O historiador Lucien Febvre nos ensina que o conhecimento histórico não pode, de jeito maneira, ser apreendido com automatismo, como se esse fosse processado de forma similar às engrenagens de uma máquina rudimentar. Nada disso. O conhecimento histórico deve sempre, necessariamente, ser problematizado. Todo escrito histórico deve apresentar-se como história-problema, nunca como um ponto final.

Bem, é importante, antes de qualquer coisa, esclarecer que o ato de deitar as vistas num escrito desse feitio, de uma história-problema, não é de modo algum similar a essa mania pueril de ficar procurando chifres em cabeça de cavalo que acabou por tomar conta da cumbuca de muita gente. Não mesmo.

Aliás, como bem nos adverte o velho ditado popular russo: um único idiota é capaz de levantar tantas questões [idiotas] que nem mesmo mil sábios seriam capazes de responde-las. Bem, a história-problema não procura levantar esse tipo de encrenca.

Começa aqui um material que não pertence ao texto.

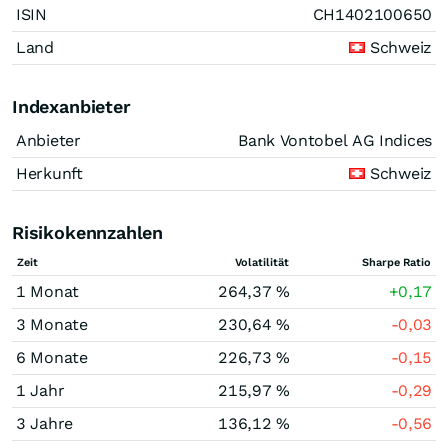
ISIN
CH1402100650
Land
Schweiz
Indexanbieter
Anbieter
Bank Vontobel AG Indices
Herkunft
Schweiz
Risikokennzahlen
Zeit
Volatilität
Sharpe Ratio
1 Monat
264,37 %
+0,17
3 Monate
230,64 %
-0,03
6 Monate
226,73 %
-0,15
1 Jahr
215,97 %
-0,29
3 Jahre
136,12 %
-0,56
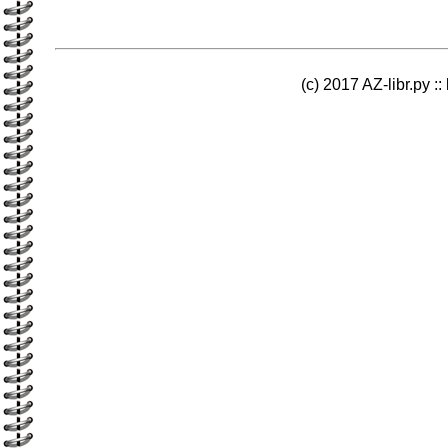
(c) 2017 AZ-libr.ру ::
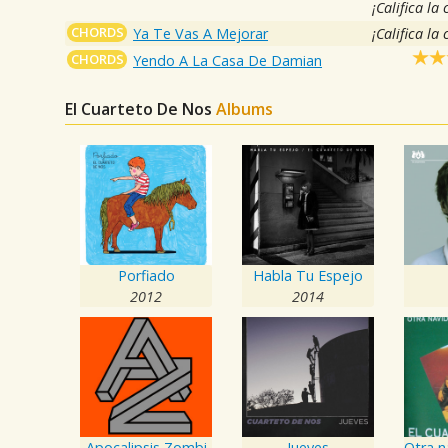
¡Califica la
CHORDS
Ya Te Vas A Mejorar
¡Califica la
CHORDS
Yendo A La Casa De Damian
El Cuarteto De Nos
Albums
Porfiado
Habla Tu Espejo
2012
2014
Apocalipsis Zombi
Jueves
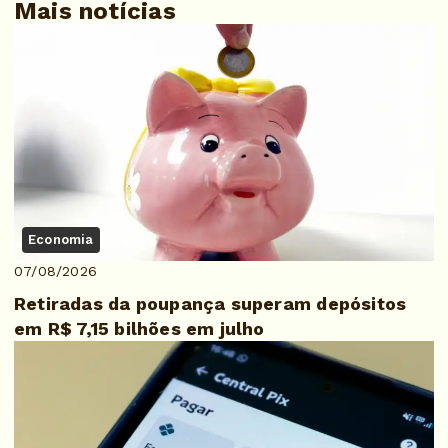
Mais notícias
Economia
07/08/2026
Retiradas da poupança superam depósitos
em R$ 7,15 bilhões em julho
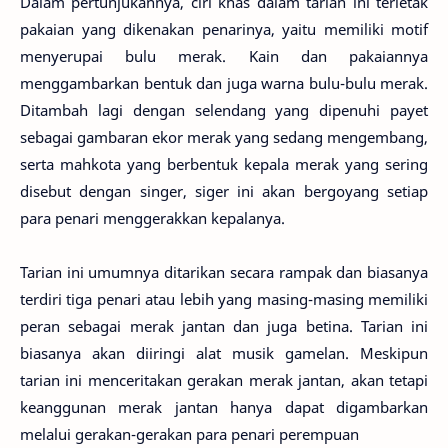
Dalam pertunjukannya, ciri khas dalam tarian ini terletak
pakaian yang dikenakan penarinya, yaitu memiliki motif
menyerupai bulu merak. Kain dan pakaiannya
menggambarkan bentuk dan juga warna bulu-bulu merak.
Ditambah lagi dengan selendang yang dipenuhi payet
sebagai gambaran ekor merak yang sedang mengembang,
serta mahkota yang berbentuk kepala merak yang sering
disebut dengan singer, siger ini akan bergoyang setiap
para penari menggerakkan kepalanya.
Tarian ini umumnya ditarikan secara rampak dan biasanya
terdiri tiga penari atau lebih yang masing-masing memiliki
peran sebagai merak jantan dan juga betina. Tarian ini
biasanya akan diiringi alat musik gamelan. Meskipun
tarian ini menceritakan gerakan merak jantan, akan tetapi
keanggunan merak jantan hanya dapat digambarkan
melalui gerakan-gerakan para penari perempuan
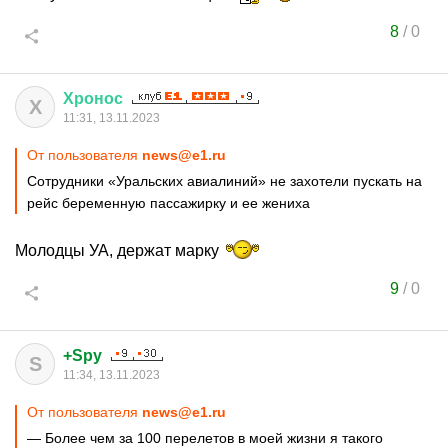
8
/
0
Хронос
Х
11:31, 13.11.2023
От пользователя
news@e1.ru
Сотрудники «Уральских авиалиний» не захотели пускать на
рейс беременную пассажирку и ее жениха
Молодцы УА, держат марку
9
/
0
+Spy
S
11:34, 13.11.2023
От пользователя
news@e1.ru
— Более чем за 100 перелетов в моей жизни я такого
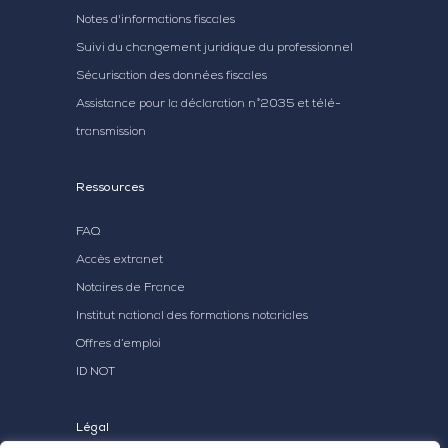
Notes d'informations fiscales
Suivi du changement juridique du professionnel
Sécurisation des données fiscales
Assistance pour la déclaration n°2035 et télé-
transmission
Ressources
FAQ
Accès extranet
Notaires de France
Institut national des formations notariales
Offres d’emploi
ID NOT
Légal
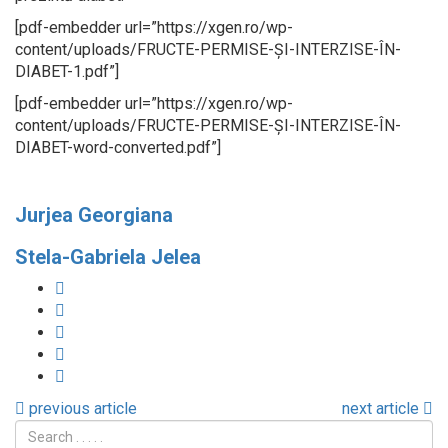
[pdf-embedder url=”https://xgen.ro/wp-
content/uploads/FRUCTE-PERMISE-ȘI-INTERZISE-ÎN-
DIABET-1.pdf”]
[pdf-embedder url=”https://xgen.ro/wp-
content/uploads/FRUCTE-PERMISE-ȘI-INTERZISE-ÎN-
DIABET-word-converted.pdf”]
Jurjea Georgiana
Stela-Gabriela Jelea
previous article
next article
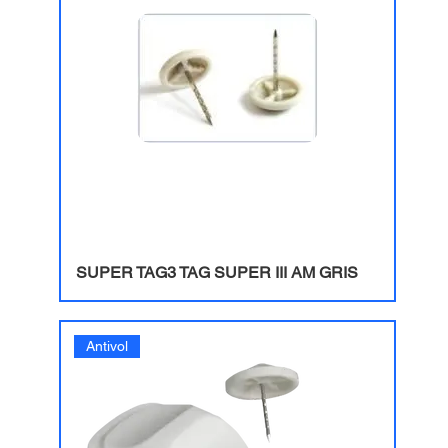
SUPER TAG3 TAG SUPER III AM GRIS
Antivol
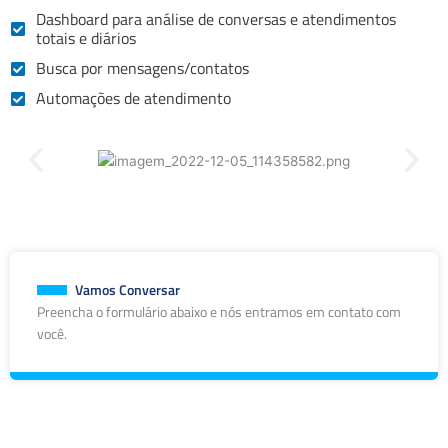
Dashboard para análise de conversas e atendimentos
totais e diários
Busca por mensagens/contatos
Automações de atendimento
Vamos Conversar
Preencha o formulário abaixo e nós entramos em contato com
você.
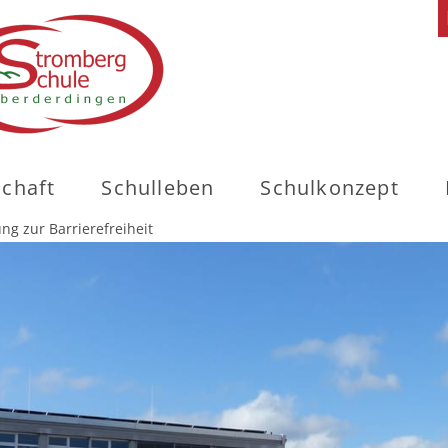
schaft
Schulleben
Schulkonzept
ung zur Barrierefreiheit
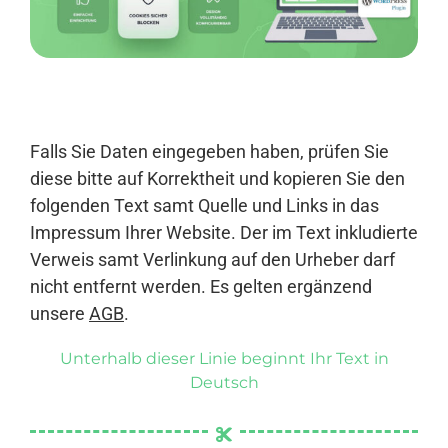
Anmelden
Falls Sie Daten eingegeben haben, prüfen Sie
diese bitte auf Korrektheit und kopieren Sie den
folgenden Text samt Quelle und Links in das
Impressum Ihrer Website. Der im Text inkludierte
Verweis samt Verlinkung auf den Urheber darf
nicht entfernt werden. Es gelten ergänzend
unsere
AGB
.
Unterhalb dieser Linie beginnt Ihr Text in
Deutsch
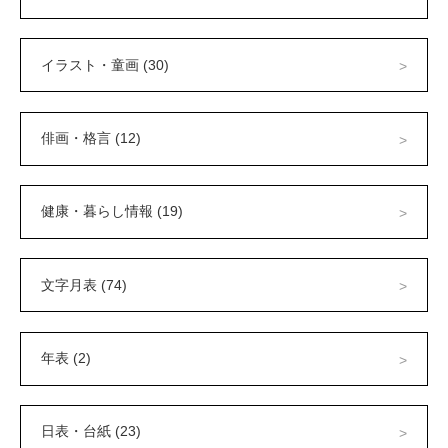
イラスト・童画 (30)
俳画・格言 (12)
健康・暮らし情報 (19)
文字月表 (74)
年表 (2)
日表・台紙 (23)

Dito isso, sigamos com o andor: problematizar algo seria simplesmente o ato de levantar as perguntas apropriadas sobre um determinado assunto e, frequentemente, as perguntas apropriadas são tremendamente inapropriadas, diga-se de passagem.

Para realizar tal empreitada, necessariamente, precisamos nos inteirar minimamente sobre o tema e, é claro, conhecermos um montão de outras coisinhas e coisonas sobre outros assuntos para, dessa maneira, sermos capazes de formular de forma minimamente justa algumas questões que irão nos auxiliar em nossa jornada solitária pela procura do dito cujo do conhecimento e isso, meu caro Watson, dá trabalho.

Na verdade, não temos como falar que estamos genuinamente conhecendo algo se nós não procuramos formular de forma zelosa os problemas que nós desejamos resolver com nosso [suposto] desejo por esclarecimento.

Dito de outro modo, se eu não formular as perguntas que irão nortear minha curiosidade [ociosa] por um reto caminho, sem nos darmos conta, corremos o risco de acabar tendo nossa ociosidade [frivolamente curiosa] sendo guiada por questões maliciosamente formuladas por outras pessoas. Pois é. E quando isso ocorre, o leite azeda de vez.

E, para engrossar um pouquinho mais esse angu, esses problemas, bem ou mal formulados, por terceiros com segundas intenções, acabam invariavelmente vindo com a resposta prontinha para o problema que foi malandramente proposto por eles.

Por essa razão a construção do conhecimento histórico não deve jamais ser encarada como sendo apenas uma mera superposição de dados. Claro, isso tem lá o seu valor e utilidade, mas não é o ponto final da jornada que nos leva a edificação do conhecimento.

Por isso, todo aquele que garbosamente se autoproclama um “amante” da história deveria saber que a Clio, a musa da história, a “mestra da vida”, é aquela que levanta as perguntas, fundamentais, para lembrar os filhos do tempo presente os feitos e atos que não podem ser esquecidos para que, desse modo, possamos, no tempo presente, ampliar o nosso horizonte de compreensão.

Aliás, é bom lembrar que todo conhecimento, em todas as searas, principia com a formulação de perguntas que devem ser respondidas por nós mesmos, com a profundidade que nossa alma é capaz de almejar.

Bem, diante dessa obviedade ululante, podemos nos perguntar: quantas vezes em nossa vida nós procuramos formular uma lista de questões, mesmo que modesta, sobre um assunto que nós gostaríamos realmente conhecer com alguma profundidade? Quantas listas de livros nós elaboramos com os títulos que podem nos auxiliar na resolução dos problemas que foram levantados por nós através de uma série de perguntas? Quantas vezes em nossa vida nós procuramos realizar algo assim, por livre e espontânea vontade? Quantas mesmo? Pois é.

Por essas e outras que expressões como “conhecimento crítico” e “consciência crítica”, em nossa sociedade, são totalmente esvaziadas de sentido, da mesma forma que é destituído de autoridade todo aquele que ama encher a boca para dizer que os outros devem estudar história, sem realmente problematizar aquilo que ele, enquanto indivíduo “crítico”, [supostamente] sabe a respeito da dita cuja.

E isso é assim porque, se nós mesmos não formulamos as questões que irão nortear de forma reta a nossa ânsia por conhecimento, acabaremos caindo num fosso de frívola curiosidade ociosa e terminaremos agrilhoados a questões formuladas por pessoas cuja a intencionalidade nós desconhecemos totalmente, mesmo que insistamos em crer de forma tola no contrário.